(12) From Bill Fleckenstein today, and I wet myself:
Prop Wash Versus "Bretton Woods III"03-08-2022 The upside carnage and chaos unleashed across the base metals and strategic metals caught up with the precious metals today, as they erupted early on (more about that below). The difficult thing now when it comes to the precious metals is trying to determine how much of the price action is a function of the fact that we're probably moving to a new sort of monetary regime, and how much is the prop wash from the commodity dealer community (of all flavors) and associated margin calls.
That's of course impossible to guess at, but my response was to trim a little from some of my larger positions "just in case." My hunch is that these will be bad sales, but I just don't know. If they turn out to be good sales, I will look to replace what I've sold. In any case, no one should take this the wrong way. I never disclose the size of my positions or my overall exposure because I don't want others to copy me, but I have been very aggressive and I'm just lightening up a touch.
Third Time's the Charm?
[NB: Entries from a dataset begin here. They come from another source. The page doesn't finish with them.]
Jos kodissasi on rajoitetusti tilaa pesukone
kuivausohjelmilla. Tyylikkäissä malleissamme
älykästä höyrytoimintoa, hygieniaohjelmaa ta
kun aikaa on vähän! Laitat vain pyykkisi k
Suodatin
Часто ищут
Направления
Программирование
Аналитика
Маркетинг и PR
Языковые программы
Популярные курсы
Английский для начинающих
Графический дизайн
In terms of the potential new monetary order that I mentioned, I don't mean something official like "Bretton Woods III," although that is a term I've seen thrown around by certain thoughtful people who have come to this conclusion from various different angles. (There are a lot of conspiracy theorists who have reached this conclusion as well, but they don't really count.) Zoltan Pozsar, the strategist for Credit Suisse, said it pretty well in a recent note on this topic with the very headline, "Bretton Woods III."
Pozsar compares this to the 1973 OPEC supply shock (he calls it the 2022 Russia supply shock), but this one isn't being driven by the supplier, it's being driven by the consumer. He notes that, "[Perversely,] the aggressor in the geopolitical arena is being punished by sanctions, and the sanctions-driven commodity price moves threaten financial stability in the West. Is there enough collateral for margin? Is there enough credit for margin? What happens to commodity futures exchanges if players fail?"
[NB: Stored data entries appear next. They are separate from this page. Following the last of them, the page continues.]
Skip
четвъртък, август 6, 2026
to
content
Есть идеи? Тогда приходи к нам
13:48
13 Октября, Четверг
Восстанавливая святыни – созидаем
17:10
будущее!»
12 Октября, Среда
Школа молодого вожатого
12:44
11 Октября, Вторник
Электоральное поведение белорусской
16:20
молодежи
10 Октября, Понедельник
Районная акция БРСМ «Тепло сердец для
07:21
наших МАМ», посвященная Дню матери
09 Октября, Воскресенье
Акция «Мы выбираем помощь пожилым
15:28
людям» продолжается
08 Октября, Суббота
The Great Unraveling I don't have a link to this because somebody sent me the full text itself, and it appears to be Credit Suisse proprietary content (you can find screenshots of it on Twitter), but he goes into more detail and articulates why he thinks what he does. However, the important part is his conclusion:
"This crisis is not like anything we've seen since President Nixon took the U.S. dollar off gold in 1971 -- the end of the era of commodity-based money. When this crisis (and war) is over, the U.S. dollar should be much weaker and, on the flip side, the renminbi much stronger, backed by a basket of commodities. From the Bretton Woods era backed by gold bullion to Bretton Woods II backed by inside money (Treasuries with un-hedgeable confiscation risks), to Bretton Woods III backed by outside money (gold bullion and other commodities).
"After this war is over, 'money' will never be the same again…and Bitcoin (if it still exists then) will probably benefit from all this."
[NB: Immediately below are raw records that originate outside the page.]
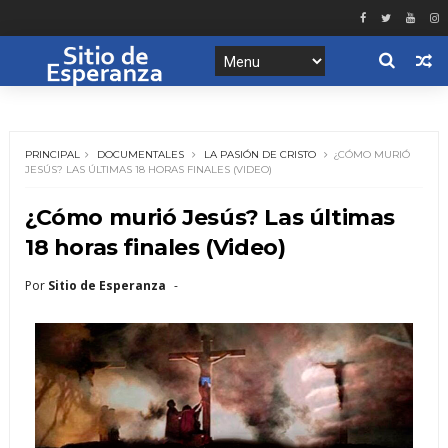
PRINCIPAL
DOCUMENTALES
LA PASIÓN DE CRISTO
¿CÓMO MURIÓ
JESÚS? LAS ÚLTIMAS 18 HORAS FINALES (VIDEO)
¿Cómo murió Jesús? Las últimas
18 horas finales (Video)
Por
Sitio de Esperanza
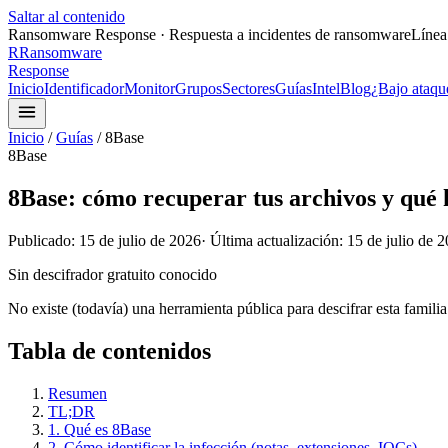
Saltar al contenido
Ransomware Response · Respuesta a incidentes de ransomware
Línea
R
Ransomware
Response
Inicio
Identificador
Monitor
Grupos
Sectores
Guías
Intel
Blog
¿Bajo ataqu
Inicio
/
Guías
/
8Base
8Base
8Base: cómo recuperar tus archivos y qué 
Publicado:
15 de julio de 2026
· Última actualización:
15 de julio de 
Sin descifrador gratuito conocido
No existe (todavía) una herramienta pública para descifrar esta familia
Tabla de contenidos
Resumen
TL;DR
1. Qué es 8Base
2. Cómo identificar la infección (notas, extensiones, IOCs)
Turning to the action, the equity market was about flat through midday after being a bit higher and a bit lower overnight. In the afternoon, it surged higher, then backed off, then rallied again. The net of the day's absolutely wild volatility was the small losses that you see in the box scores.
Away from stocks, green paper was a little lower, fixed income was aggressively weaker all across the curve, and commodities were all over the place.
"One of These Mornings, the Chain is Gonna Break" Nickel traded up to $100,000 a ton and across the commodity spectrum there was aggressive buying and selling. Just as my friend Joe mentioned last week, the bigger shortage problem appears to be base metals and rare earths rather than food, although food is going to be plenty expensive, but there were massive disruptions across the sector. It perversely turns out that Russia not only supplies tons of grain, but also almost everything that the whole green energy build requires. You basically couldn't have created a bigger disaster for physical goods if you had specifically set out to do so.
In any case, for the metals, after having been up almost 5%, silver closed with a gain of 3%, while gold closed 2.5% higher after a nearly 3.5% pop early on. The miners were very strong early before they backed off and closed mixed in very lumpy fashion on big volume.